Today marks my 12th day in Bengaluru and I am proud to say my desire to take pictures of every single passing cow has subsided.
Since arriving the weekend before last, I filled my phone’s camera roll with photos of cattle, likely confusing many passersby who have shared the roads with these guys their whole lives. I laughed out loud on several occasions, like when a large group of them walked right past my gate one evening, or when I moved out of the way of one only to have it move the same way putting me right back in the center of its route. But now I understand, Bengaluru belongs to the cows just as much as it belongs to Bengalureans. Vegetarians rejoice.
Now that I have seen rats, goats, chickens, a horse, and more stray dogs than I can count—mammals as roadside attractions is the new normal. It’s great. But don’t get me wrong, Bengaluru is much more than its animal population. It’s a city packed to the brim with people whose hospitality and willingness to share cups of chai and meals with me on a daily basis continues to surprise me. It’s so full of beauty that it’s difficult for me to walk 10 feet without stopping to take a picture. In fact, I have probably risked being run over by an auto or motor bike more than 100 times because of my stops to capture the street-side coconut vendor, or the guy selling cotton candy to drivers, or the baby goat sleeping underneath a car.
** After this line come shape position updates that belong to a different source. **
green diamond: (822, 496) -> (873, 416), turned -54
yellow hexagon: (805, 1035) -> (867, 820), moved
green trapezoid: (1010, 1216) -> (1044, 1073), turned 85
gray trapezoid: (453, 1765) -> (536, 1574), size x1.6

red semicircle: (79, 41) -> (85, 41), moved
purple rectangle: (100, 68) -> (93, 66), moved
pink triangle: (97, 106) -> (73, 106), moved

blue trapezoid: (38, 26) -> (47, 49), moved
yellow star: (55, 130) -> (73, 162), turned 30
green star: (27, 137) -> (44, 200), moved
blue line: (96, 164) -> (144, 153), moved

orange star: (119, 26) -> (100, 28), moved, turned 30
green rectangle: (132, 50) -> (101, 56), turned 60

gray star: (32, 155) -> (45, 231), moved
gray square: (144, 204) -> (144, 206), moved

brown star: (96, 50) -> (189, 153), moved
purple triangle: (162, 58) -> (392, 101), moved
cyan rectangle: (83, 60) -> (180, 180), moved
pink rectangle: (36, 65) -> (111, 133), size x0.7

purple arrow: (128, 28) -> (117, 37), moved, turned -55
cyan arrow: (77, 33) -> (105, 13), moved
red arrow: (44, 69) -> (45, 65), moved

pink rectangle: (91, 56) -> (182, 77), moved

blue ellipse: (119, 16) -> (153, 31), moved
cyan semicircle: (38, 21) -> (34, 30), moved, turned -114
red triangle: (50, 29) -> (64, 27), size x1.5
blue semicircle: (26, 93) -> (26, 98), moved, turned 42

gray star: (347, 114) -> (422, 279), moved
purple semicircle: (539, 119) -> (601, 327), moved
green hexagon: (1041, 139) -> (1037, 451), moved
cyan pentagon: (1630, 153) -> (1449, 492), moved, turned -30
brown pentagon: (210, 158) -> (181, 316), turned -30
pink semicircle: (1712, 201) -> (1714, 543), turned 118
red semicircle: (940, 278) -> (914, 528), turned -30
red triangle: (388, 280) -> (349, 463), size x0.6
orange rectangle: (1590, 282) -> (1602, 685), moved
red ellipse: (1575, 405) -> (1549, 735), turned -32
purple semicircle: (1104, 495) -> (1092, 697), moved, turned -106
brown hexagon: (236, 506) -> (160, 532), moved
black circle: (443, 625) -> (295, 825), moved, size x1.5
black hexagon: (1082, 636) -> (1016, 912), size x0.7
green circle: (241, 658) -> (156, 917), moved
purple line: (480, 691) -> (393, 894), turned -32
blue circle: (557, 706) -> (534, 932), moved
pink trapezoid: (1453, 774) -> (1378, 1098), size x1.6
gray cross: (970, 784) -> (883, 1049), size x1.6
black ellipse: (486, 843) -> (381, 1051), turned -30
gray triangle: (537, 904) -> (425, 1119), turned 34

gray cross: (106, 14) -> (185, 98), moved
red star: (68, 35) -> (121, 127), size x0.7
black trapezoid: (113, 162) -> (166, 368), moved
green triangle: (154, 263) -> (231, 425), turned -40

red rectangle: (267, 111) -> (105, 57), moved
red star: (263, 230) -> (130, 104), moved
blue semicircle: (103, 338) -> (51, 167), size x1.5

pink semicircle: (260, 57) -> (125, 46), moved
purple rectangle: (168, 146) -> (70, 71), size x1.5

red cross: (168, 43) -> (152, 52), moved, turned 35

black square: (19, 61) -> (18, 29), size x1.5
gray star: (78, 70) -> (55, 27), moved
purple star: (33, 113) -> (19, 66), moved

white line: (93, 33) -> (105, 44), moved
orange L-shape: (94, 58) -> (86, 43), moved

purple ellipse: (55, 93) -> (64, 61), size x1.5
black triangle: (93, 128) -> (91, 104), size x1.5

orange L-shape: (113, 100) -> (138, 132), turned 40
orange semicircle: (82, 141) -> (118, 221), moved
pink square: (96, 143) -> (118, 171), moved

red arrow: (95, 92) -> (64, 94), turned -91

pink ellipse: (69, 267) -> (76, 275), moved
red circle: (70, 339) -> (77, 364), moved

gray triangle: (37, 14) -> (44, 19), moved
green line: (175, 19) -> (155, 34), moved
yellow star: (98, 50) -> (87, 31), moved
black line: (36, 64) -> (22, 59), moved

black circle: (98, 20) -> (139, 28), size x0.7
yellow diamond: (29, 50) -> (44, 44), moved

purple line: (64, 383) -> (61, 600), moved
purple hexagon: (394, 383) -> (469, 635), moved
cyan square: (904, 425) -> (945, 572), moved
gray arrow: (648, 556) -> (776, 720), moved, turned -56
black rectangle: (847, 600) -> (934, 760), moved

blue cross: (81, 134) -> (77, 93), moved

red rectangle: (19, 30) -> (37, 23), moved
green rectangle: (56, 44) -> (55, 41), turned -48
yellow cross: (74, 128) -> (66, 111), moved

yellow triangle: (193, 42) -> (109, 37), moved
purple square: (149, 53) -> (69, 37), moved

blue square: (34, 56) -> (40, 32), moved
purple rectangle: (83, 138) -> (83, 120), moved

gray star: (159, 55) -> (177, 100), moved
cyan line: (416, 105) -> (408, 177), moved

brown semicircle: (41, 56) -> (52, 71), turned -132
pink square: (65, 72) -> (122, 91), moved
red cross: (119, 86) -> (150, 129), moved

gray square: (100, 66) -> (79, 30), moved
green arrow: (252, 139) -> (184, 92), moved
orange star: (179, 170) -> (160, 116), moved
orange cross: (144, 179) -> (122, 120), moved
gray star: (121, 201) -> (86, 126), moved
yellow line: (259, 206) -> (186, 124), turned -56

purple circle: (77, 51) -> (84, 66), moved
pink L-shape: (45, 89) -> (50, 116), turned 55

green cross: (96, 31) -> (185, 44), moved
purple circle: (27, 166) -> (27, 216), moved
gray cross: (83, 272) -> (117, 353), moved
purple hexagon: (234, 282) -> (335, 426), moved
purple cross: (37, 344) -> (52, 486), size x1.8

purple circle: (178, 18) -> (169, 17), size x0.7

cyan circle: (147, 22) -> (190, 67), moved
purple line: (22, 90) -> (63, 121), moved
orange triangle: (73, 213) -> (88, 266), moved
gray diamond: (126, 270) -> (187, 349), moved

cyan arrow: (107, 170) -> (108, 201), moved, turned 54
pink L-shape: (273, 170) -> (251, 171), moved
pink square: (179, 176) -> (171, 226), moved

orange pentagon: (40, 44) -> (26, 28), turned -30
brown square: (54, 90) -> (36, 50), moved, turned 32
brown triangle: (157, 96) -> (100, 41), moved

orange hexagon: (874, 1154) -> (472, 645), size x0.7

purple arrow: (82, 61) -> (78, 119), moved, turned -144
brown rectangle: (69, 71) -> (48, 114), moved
Those pictures, although a bit risky, are important. Sooner than I would like, they will become distant memories of my time spent in this so-chaotic-it’s-poetic city.
A few days ago I took a photo during my walk home from work on Jakkasandra road. It captured three women dressed stunningly in their brightly-colored sarees standing next to a large pile of trash. Not quite a black spot, but an abandoned, large pile of trash nonetheless. Both things, sarees and trash piles, are commonplace here—arguably as commonplace as cows. For me, this juxtaposition illustrated perfectly something I had been feeling since my arrival but didn’t exactly know how to articulate. That Bengaluru, maybe India in general, has mastered the art of being so beautiful, yet so ugly all at once.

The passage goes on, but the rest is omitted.